En el año 1810, en España reinaba José I, hermano de Napoleón Bonaparte, el victorioso general francés que acabó proclamándose emperador hasta su derrota ante británicos y prusianos en Waterloo.
España había sufrido la invasión francesa, de la que lograría desembarazarse en 1814 al final de la Guerra de la Independencia y que según muchos analistas, fue el principio del fin de Napoleón.
Durante esta ocupación francesa, el gobierno español auspiciado por París quiso reorganizar administrativamente todo el país, y entre otros cambios, quiso imponer una división por provincias muy distinta a la actual.
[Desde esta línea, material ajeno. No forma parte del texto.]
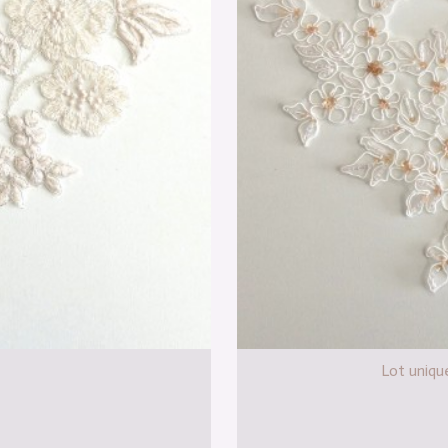
Lot uniqu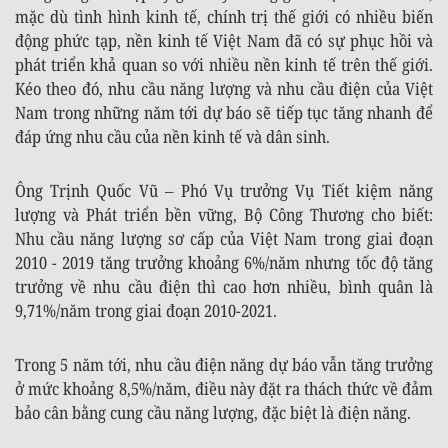
mặc dù tình hình kinh tế, chính trị thế giới có nhiều biến
động phức tạp, nền kinh tế Việt Nam đã có sự phục hồi và
phát triển khả quan so với nhiều nền kinh tế trên thế giới.
Kéo theo đó, nhu cầu năng lượng và nhu cầu điện của Việt
Nam trong những năm tới dự báo sẽ tiếp tục tăng nhanh để
đáp ứng nhu cầu của nền kinh tế và dân sinh.
Ông Trịnh Quốc Vũ – Phó Vụ trưởng Vụ Tiết kiệm năng
lượng và Phát triển bền vững, Bộ Công Thương cho biết:
Nhu cầu năng lượng sơ cấp của Việt Nam trong giai đoạn
2010 - 2019 tăng trưởng khoảng 6%/năm nhưng tốc độ tăng
trưởng về nhu cầu điện thì cao hơn nhiều, bình quân là
9,71%/năm trong giai đoạn 2010-2021.
Trong 5 năm tới, nhu cầu điện năng dự báo vẫn tăng trưởng
ở mức khoảng 8,5%/năm, điều này đặt ra thách thức về đảm
bảo cân bằng cung cầu năng lượng, đặc biệt là điện năng.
Tal y como recoge Xataka, el diseño corrió a cargo de José María de Lanz y de Zaldívar, que se inspiró en la división administrativa de Francia. La idea era aprovechar los accidentes naturales e intentar que cada provincia tuviera aproximadamente el mismo tamaño.
Lanz acabó con los nombres históricos y quiso que cada provincia llevara el nombre del río o los ríos dominantes. Así, estaban Ebro y Jalón, Guadalquivir Bajo, Duero y Pisuerga, Segura o Miño Alto.
Además, se establecían nuevas capitales no necesariamente tradicionales: localidades como Astorga, La Carolina, Ciudad Rodrigo o Jerez se convertían en capitales de provincia.
El problema es que este método ignoraba realidades históricas y se tomaban decisiones como dividir Zaragoza en dos provincias. Finalmente, el fin de la ocupación francesa acabó con este esquema y en 1833 se adoptaría uno ya muy parecido al actual.